Al Jazeera's Harriet Martin, reporting from the capital Khartoum, said that the move marked a shift in direction from the government.
"It started implementing a six-month-old peace agreement with the South and also in recent weeks announced it would hold direct talks with a rebel group on its southern border," Martin said.
She said the reason for the change was because of the economic impact South Sudan had felt since it split from Sudan in 2011.
"It's lost the oil dollars from the South and that means that this government is facing a very bumpy, at least in the short term, economic future and it seems that by announcing now a sincere need for a political dialogue which will include all groups, it’s trying to avoid a bumpy political future as well," said our correspondent.
Bashir's statement elaborated on an offer made last week by Vice President Ali Osman Taha, who reached out to rebels in South Kordofan and Blue Nile states as well as to opposition political parties, whom he invited to join a constitutional dialogue.
The alliance of opposition parties and the rebel Sudan People's Liberation Movement-North (SPLM-N) rejected the vice president's call.
Eight days ago, the leader of the alliance, Farouk Abu Issa, said three opposition members were detained after police forcibly dispersed a rally demanding the release of six other regime opponents held for several weeks.
The six were detained for their connection with a conference in Uganda's capital, Kampala, which led to a charter for toppling Bashir's 24-year regime.

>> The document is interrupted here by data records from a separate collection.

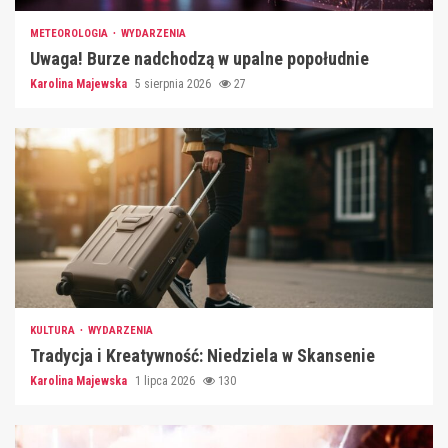
METEOROLOGIA
WYDARZENIA
Uwaga! Burze nadchodzą w upalne popołudnie
Karolina Majewska
5 sierpnia 2026
27
KULTURA
WYDARZENIA
Tradycja i Kreatywność: Niedziela w Skansenie
Karolina Majewska
1 lipca 2026
130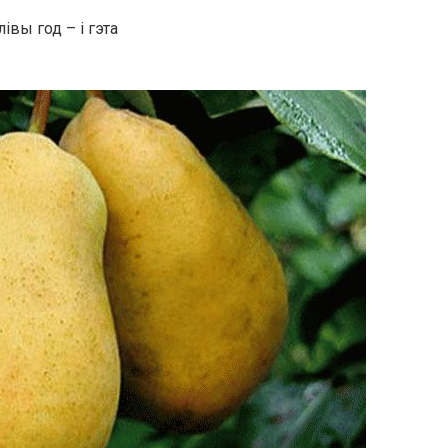
івы год – і гэта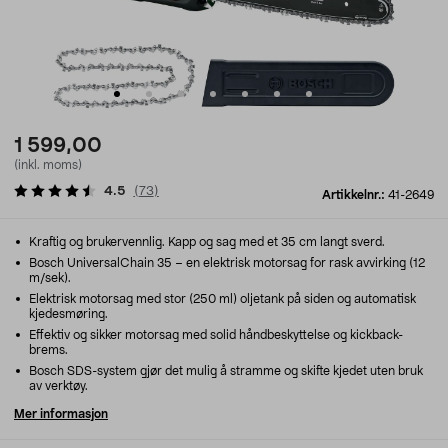
1 599,00
(inkl. moms)
4.5
(
73
)
Artikkelnr.:
41-2649
Kraftig og brukervennlig. Kapp og sag med et 35 cm langt sverd.
Bosch UniversalChain 35 – en elektrisk motorsag for rask avvirking (12
m/sek).
Elektrisk motorsag med stor (250 ml) oljetank på siden og automatisk
kjedesmøring.
Effektiv og sikker motorsag med solid håndbeskyttelse og kickback-
brems.
Bosch SDS-system gjør det mulig å stramme og skifte kjedet uten bruk
av verktøy.
Mer informasjon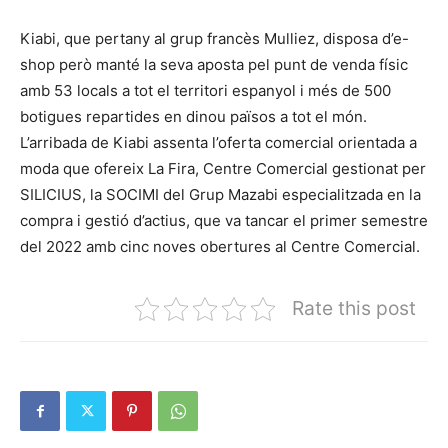
Kiabi, que pertany al grup francès Mulliez, disposa d’e-
shop però manté la seva aposta pel punt de venda físic
amb 53 locals a tot el territori espanyol i més de 500
botigues repartides en dinou països a tot el món.
L’arribada de Kiabi assenta l’oferta comercial orientada a
moda que ofereix La Fira, Centre Comercial gestionat per
SILICIUS, la SOCIMI del Grup Mazabi especialitzada en la
compra i gestió d’actius, que va tancar el primer semestre
del 2022 amb cinc noves obertures al Centre Comercial.
Rate this post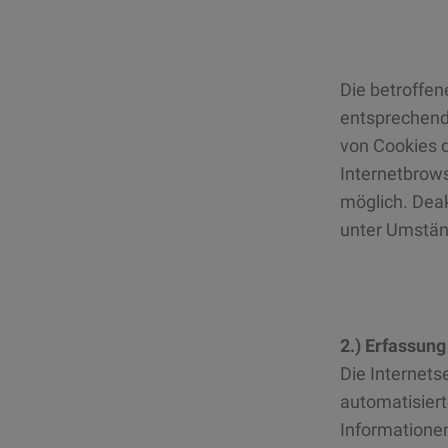
Die betroffen
entsprechend
von Cookies d
Internetbrow
möglich. Deak
unter Umständ
2.) Erfassun
Die Internets
automatisier
Informationen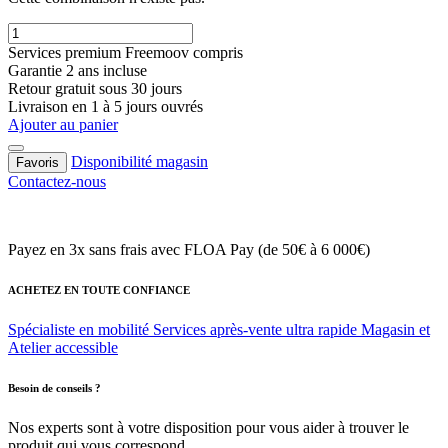
Services premium Freemoov compris
Garantie 2 ans incluse
Retour gratuit sous 30 jours
Livraison en 1 à 5 jours ouvrés
Ajouter au panier
Disponibilité magasin
Favoris
Contactez-nous
Payez en 3x sans frais
avec FLOA Pay (de 50€ à 6 000€)
ACHETEZ EN TOUTE CONFIANCE
Spécialiste en mobilité
Services après-vente ultra rapide
Magasin et
Atelier accessible
Besoin de conseils ?
Nos experts sont à votre disposition pour vous aider à trouver le
produit qui vous correspond.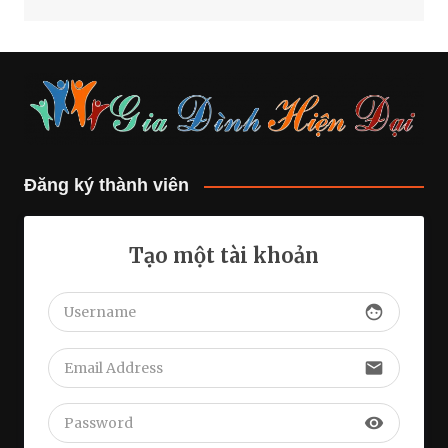
Đăng ký thành viên
Tạo một tài khoản
face
email
visibility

US-based Human Rights Watch in February said the six should be charged or released.
At a rare news conference last week, Vice President Taha suggested that as relations with South Sudan improve, there is a less restrictive political atmosphere within Sudan.
But Issa said his call for dialogue was "the same line".
Bashir Adam Rahma, foreign relations secretary of the Popular Congress opposition party, said the government "junta" has a history of calling for dialogue "on their own terms".
Sudan needs a new constitution to replace the 2005 document based on a peace agreement which ended a 23-year civil war and led to South Sudan's separation in July 2011.
Singling out the SPLM-N chairman and his deputy, Taha called on "opposition parties and Malik Agar and Abdel Aziz Al-Hilu to take part in writing the new constitution".
Agar told the AFP news agency that Taha had misled the public by inviting rebels for talks.
The rebel chief instead called for dialogue under a UN Security Council resolution.
Bashir's government had long rejected negotiations with the rebels who have been fighting for almost two years in South Kordofan and Blue Nile states.